その後はレッズも徐々に勢いを強め、かなり良い形でボールを持ちボールを動かすことができるようになっていく。相手の陣形を広げ、疲れ始めてきたアントラーズの選手たちが人数をかけてプレスを仕掛けるのを難しくしていた。
82分に松尾佑介が投入されると、不規則な動きや果敢なドリブルですぐに鹿島を悩ませ始める。だが出場10分後にはキャスパー・ユンカーへの折り返しではなくシュートを選択してクォン・スンテに阻まれ、勝ち点3獲得の絶好機を逃してしまった。

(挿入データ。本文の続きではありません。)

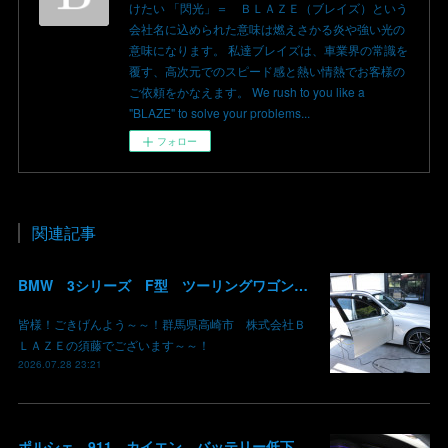
けたい 「閃光」＝ ＢＬＡＺＥ（ブレイズ）という
会社名に込められた意味は燃えさかる炎や強い光の
意味になります。 私達ブレイズは、車業界の常識を
覆す、高次元でのスピード感と熱い情熱でお客様の
ご依頼をかなえます。 We rush to you like a
"BLAZE" to solve your problems...
フォロー
関連記事
BMW 3シリーズ F型 ツーリングワゴン コーディング デイライト 有効化 群馬 高崎
皆様！ごきげんよう～～！群馬県高崎市 株式会社Ｂ
ＬＡＺＥの須藤でございます～～！
2026.07.28 23:21
ポルシェ 911 カイエン バッテリー低下 車両エレクトリカルシステムエラー リチウムイオンバッテリー復旧 バッテリー上がり 充電できない ポルシェ修理 現車無し修理 群馬県 高崎 株式会社BLAZE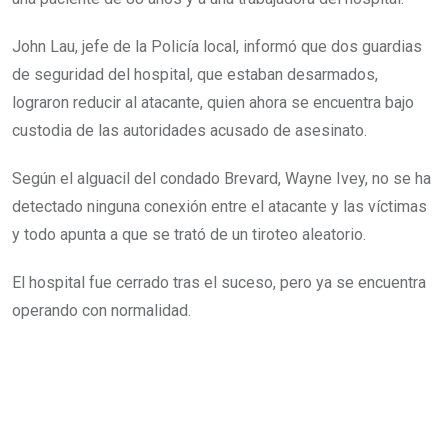
John Lau, jefe de la Policía local, informó que dos guardias
de seguridad del hospital, que estaban desarmados,
lograron reducir al atacante, quien ahora se encuentra bajo
custodia de las autoridades acusado de asesinato.
Según el alguacil del condado Brevard, Wayne Ivey, no se ha
detectado ninguna conexión entre el atacante y las víctimas
y todo apunta a que se trató de un tiroteo aleatorio.
El hospital fue cerrado tras el suceso, pero ya se encuentra
operando con normalidad.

ユンカーはチャンスが消え去ったことに信じられない様子であり、また松尾の見せたリアクションも、自分が何をすべきだったのか十分に痛感しているかのようだった。その3分後には岩尾憲が味方のミスを帳消しにするかと思われたが、エリア手前から放った豪快な一撃はクロスバーを直撃。さらにユンカーもゴールを捉えかけたシュートを安西幸輝にブロックされてしまった。
2つのチームはどちらも決勝点を求めて奮闘し続けており、終了のホイッスルを聴きたがってはいなかった。それでも数秒後には西村主審が戦いの終わりを告げる。なるべくしてなった結末だった。
これこそがダービーマッチというものだ。